Trump no ve personas, ve números a tachar de sus tablas del bingo arancelario en una noche perpetua repleta de horteras y apuestas con mucho despilfarro, mucha orgía y mucho alcohol. Personas como bolos de su bolera particular a los que es preciso tumbar para alcanzar sus fines maquiavélicos. Por desgracia para él, su atracón de ludopatía financiera puede tener los días contados. China le ha enseñado los dientes y sus supuestas recetas arancelarias, tan anacrónicas por decimonónicas como inútiles por ineficaces, no están curando al enfermo (o sea, la maltrecha economía del decadente imperio yanqui) sino más bien al contrario. Han llevado al paciente a la UCI. No hay más que ver el descalabro sufrido por Elon Musk, su hasta hace poco fiel escudero que va camino de convertirse en su peor enemigo (así son los lobos de Wall Street, no tienen amigos, son como pirañas dispuestas a devorarse unas a otras). El dueño de la red social X que envía turistas al espacio ha perdido 104.000 millones de dólares en menos de una semana, que se dice pronto. Y el valor de Tesla (su multinacional de coches eléctricos que ya no compra nadie) se ha desplomado estrepitosamente. El potentado empieza a entender que es mejor bajarse del barco ahora, siguiendo el camino de otras ratas adineradas que ya le han dado la espalda a Trump al ver cómo su emporio se va a pique, que perderlo todo y convertirse en un homeless. Patético ese tuit en el que, tras bajarle de golpe la fiebre neonazi, y ya depre, implora “aranceles cero con Europa”, invocando a Milton Friedman, el que fuera faro y guía de la economía liberal en el siglo XX. El león convertido en un manso gatito. Gratificante para los que aún creemos en la justicia universal.

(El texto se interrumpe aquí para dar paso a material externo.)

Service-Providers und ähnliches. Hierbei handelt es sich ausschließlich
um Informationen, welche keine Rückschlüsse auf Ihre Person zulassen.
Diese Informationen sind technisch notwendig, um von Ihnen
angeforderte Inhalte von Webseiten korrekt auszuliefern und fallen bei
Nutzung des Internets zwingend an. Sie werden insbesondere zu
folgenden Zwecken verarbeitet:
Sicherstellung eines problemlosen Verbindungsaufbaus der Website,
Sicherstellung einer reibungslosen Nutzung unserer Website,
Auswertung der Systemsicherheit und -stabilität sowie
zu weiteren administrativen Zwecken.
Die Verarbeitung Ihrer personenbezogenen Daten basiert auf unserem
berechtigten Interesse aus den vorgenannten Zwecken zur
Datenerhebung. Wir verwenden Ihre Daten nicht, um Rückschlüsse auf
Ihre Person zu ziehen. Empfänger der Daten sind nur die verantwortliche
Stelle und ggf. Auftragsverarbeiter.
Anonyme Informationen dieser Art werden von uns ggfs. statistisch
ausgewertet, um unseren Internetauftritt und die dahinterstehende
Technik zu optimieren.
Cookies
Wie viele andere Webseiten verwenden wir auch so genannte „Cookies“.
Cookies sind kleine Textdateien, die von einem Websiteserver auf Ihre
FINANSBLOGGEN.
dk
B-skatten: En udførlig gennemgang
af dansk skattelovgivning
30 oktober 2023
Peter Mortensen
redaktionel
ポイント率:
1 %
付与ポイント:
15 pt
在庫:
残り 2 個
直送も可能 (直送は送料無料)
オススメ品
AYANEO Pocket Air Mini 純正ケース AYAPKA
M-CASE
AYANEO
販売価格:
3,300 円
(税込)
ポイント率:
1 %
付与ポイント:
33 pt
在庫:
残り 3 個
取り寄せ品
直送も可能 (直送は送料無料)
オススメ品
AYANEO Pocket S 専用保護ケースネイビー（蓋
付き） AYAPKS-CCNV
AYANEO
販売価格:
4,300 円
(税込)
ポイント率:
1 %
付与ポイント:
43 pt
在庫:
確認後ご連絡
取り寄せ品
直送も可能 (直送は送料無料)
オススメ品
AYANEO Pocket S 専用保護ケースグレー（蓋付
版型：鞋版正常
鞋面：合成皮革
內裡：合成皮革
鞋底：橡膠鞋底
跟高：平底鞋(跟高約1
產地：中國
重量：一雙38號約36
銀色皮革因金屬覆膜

Mientras Musk se apea del desquiciado tiovivo trumpista, otros peces gordos, otros lobos rabiosos, empiezan a mirar al presidente Dorito como gran causante de sus males y sus ruinas. Qué maravilloso y gran espectáculo ver al millonario gestor de fondos Bill Ackman, que apoyó efusivamente la candidatura MAGA a la Casa Blanca, renegando ahora de los aranceles; o al inversor y presunto filántropo Stanley Druckenmiller temblando porque toda su ralea se dirige a un precipicio; o incluso al analista financiero Anthony Scaramucci, director de Comunicación de la Casa Blanca durante el primer mandato (otro forrado), temiéndose una “inminente y profunda recesión”. Por no hablar de los BlackRock, JP Morgan y Goldman Sachs. Hace solo un par de meses, todos ellos eran fervorosa y patrióticamente trumpistas. Make America Great Again. Hoy despiertan del delirio del falso patriotismo en el que han estado inmersos (y al que han arrastrado a 65 millones de abducidos y engañados), y se miran horrorizados unos a otros tras comprobar las gráficas de acciones en caída libre. Nos iremos al garete con esta guerra arancelaria propia de los Hermanos Marx. Pero qué gusto y satisfacción produce ver cómo toda esta recua de demonios arde en su propio infierno.